Baisse du nombre de médecins généra­listes et de mater­nités, fermeture de guichets ou d'accueils physiques : dans le Vaucluse, sixième dépar­tement le plus pauvre de France métro­po­li­taine où l'extrême droite fait des scores très élevés, beaucoup de citoyens se sentent "oubliés".

"Les gens se disent +Si la République nous abandonne, pourquoi voter pour elle?+, remarque auprès de l'AFP un cadre terri­torial vauclusien. Ce déclin des services publics sert de "carburant électoral du RN dans les petites villes et villages", estime le polito­logue Jérôme Fourqué dans son livre La France d'après (Seuil, 2023).

Si le Vaucluse n'est pas le dépar­tement le moins bien doté de France en termes de lignes de train ou de services médicaux, il voit une diminution de certains services, un éloignement d'autres et une numéri­sation accrue qui laisse des gens démunis.

- Moins de médecins généralistes -

En moins de 10 ans, le Vaucluse a perdu 79 médecins généra­listes, selon la Direction de la recherche, des études, de l'évaluation et des statis­tiques (Drees). En 2014, ils étaient 908 mais ne sont plus que 829 en 2023, selon l'ARS.

Actuellement, on compte 146 médecins généra­listes pour 100.000 habitants, soit quatre de moins par rapport à la moyenne en France métropolitaine.

A Carpentras par exemple, 30.000 habitants, leur nombre est passé de 32 à 21 sur les neuf dernières années et des citoyens peinent désormais à en trouver un.

Or, la population du Vaucluse a augmenté de plus de 7.500 personnes entre 2014 (554.374) et 2020 (561.941), selon l'Insee.

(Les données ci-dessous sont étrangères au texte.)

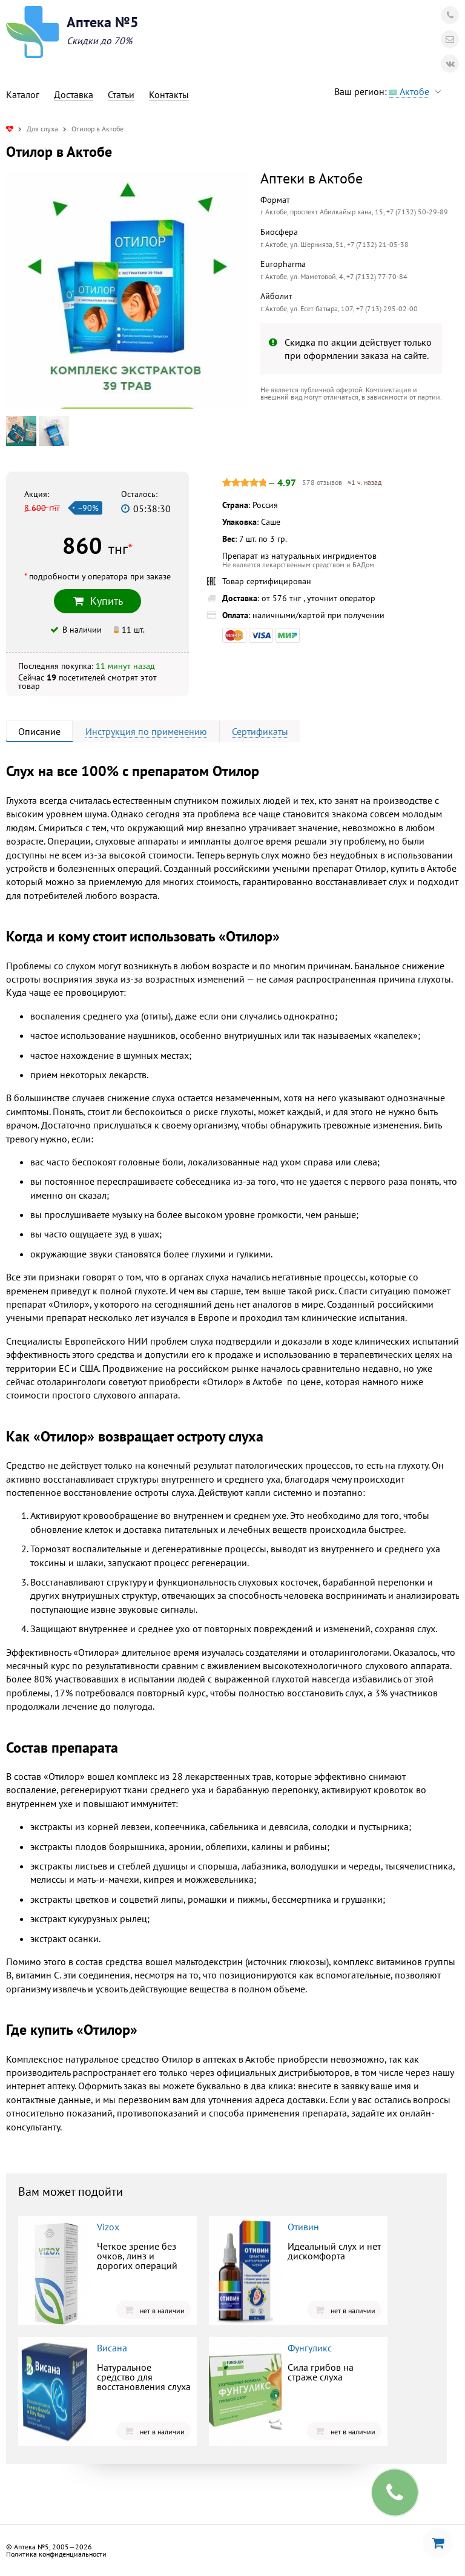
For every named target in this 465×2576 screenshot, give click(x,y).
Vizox (108, 2227)
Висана (112, 2348)
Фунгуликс (310, 2348)
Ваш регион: (390, 91)
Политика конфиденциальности (56, 2553)
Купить (97, 601)
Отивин (303, 2227)
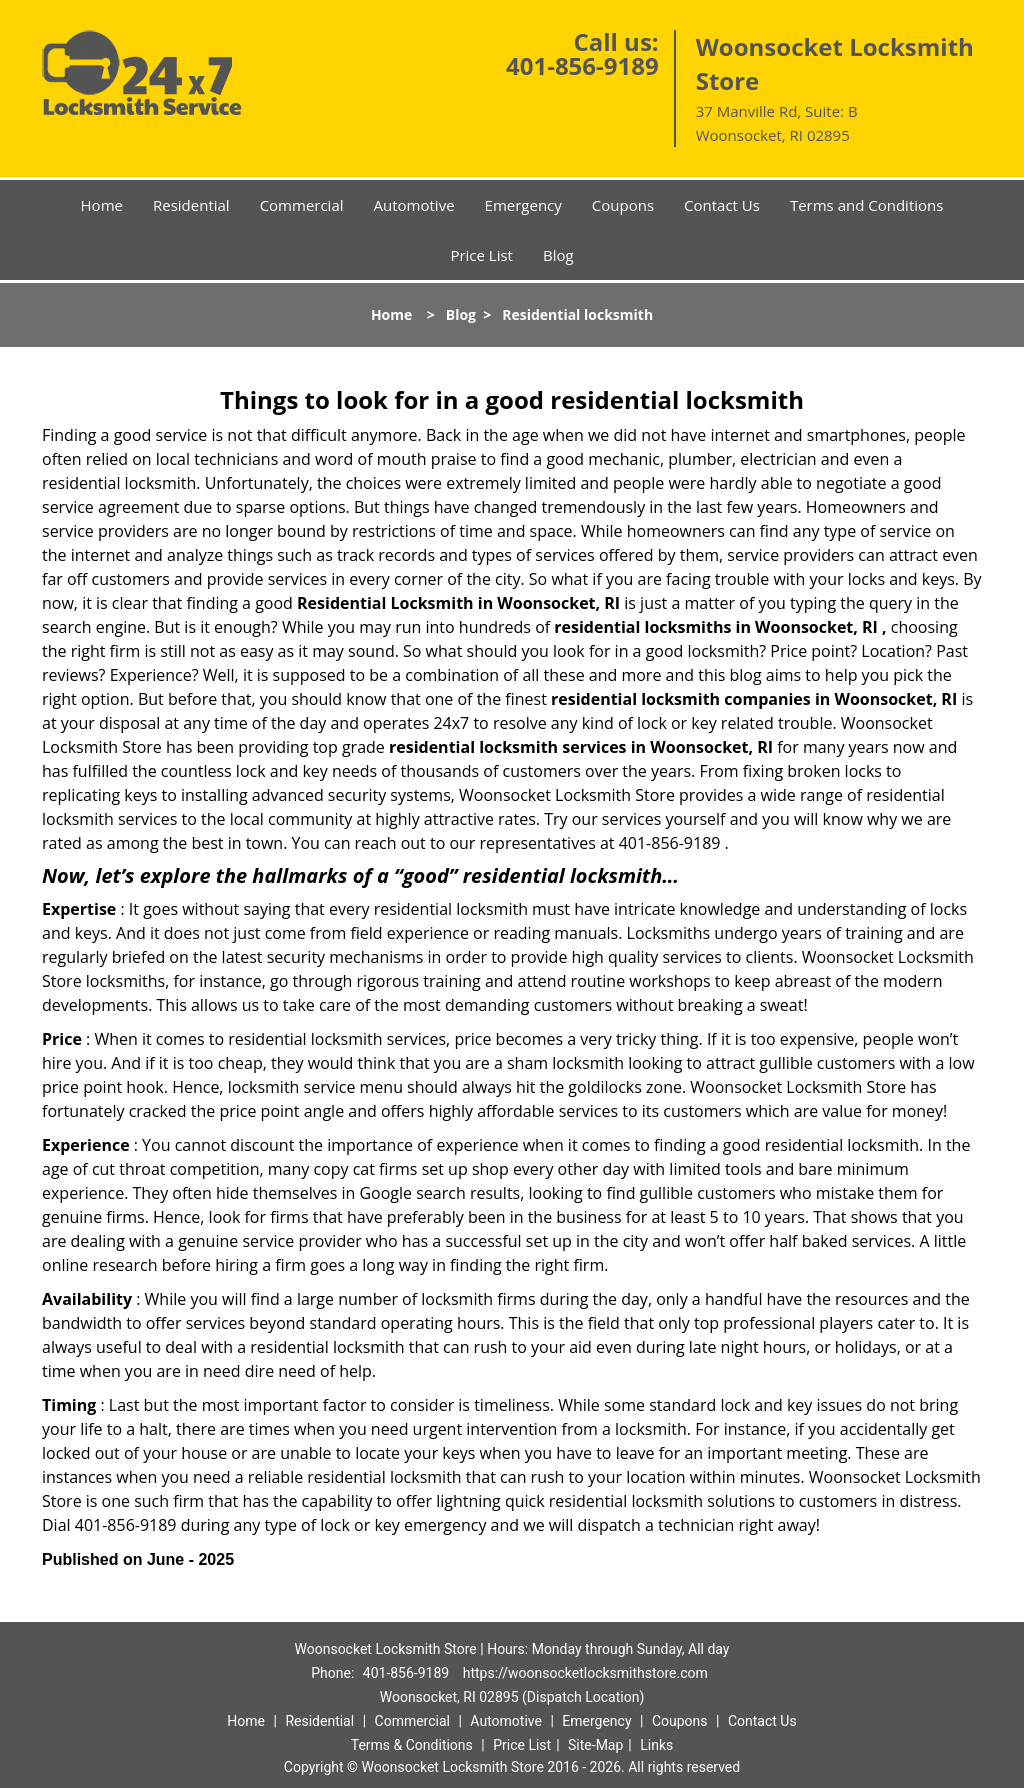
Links (656, 1745)
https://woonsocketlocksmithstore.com (585, 1673)
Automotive (414, 205)
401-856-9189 (582, 65)
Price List (481, 255)
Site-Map (595, 1745)
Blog (558, 255)
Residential (191, 205)
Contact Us (722, 205)
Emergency (523, 205)
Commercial (302, 205)
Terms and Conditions (867, 205)
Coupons (623, 205)
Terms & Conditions (412, 1745)
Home (102, 205)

Les mater­nités aussi sont touchées, le Vaucluse en a perdu trois sur neuf entre 2000 et 2022, soit une diminution de 33%, légèrement inférieure au niveau national (36%), selon la Drees. En 2023, elle en a perdu une de plus selon l’ARS et en comptait cinq.

- Gares sans guichet -

Sur les 18 gares que compte le Vaucluse, seulement trois (Avignon centre et TGV, ainsi qu'Orange) sont encore équipées d’un guichet.

"Quand on part de Bédarrides par exemple, il y a des affiches qui disent +allez à Orange pour prendre vos billets+, donc les gens finissent par ne pas payer même si c'est involon­taire", constate Jean-​Pierre Imbs, de l'association NosterPACA Vaucluse, qui agit en faveur des trans­ports publics dans la région et se veut porte-​voix des usagers.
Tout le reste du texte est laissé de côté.